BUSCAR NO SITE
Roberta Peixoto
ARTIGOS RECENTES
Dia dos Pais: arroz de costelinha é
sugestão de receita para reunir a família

--

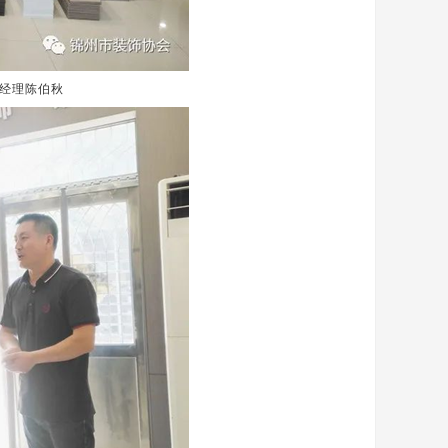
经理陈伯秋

● Task details:
Among the entries above, copy exactly only the lines starting with the one containing "BUSCAR NO SITE" and going through the one containing "sugestão de receita para reunir a família", both ends included.

● Problem solution:
BUSCAR NO SITE
Roberta Peixoto
ARTIGOS RECENTES
Dia dos Pais: arroz de costelinha é
sugestão de receita para reunir a família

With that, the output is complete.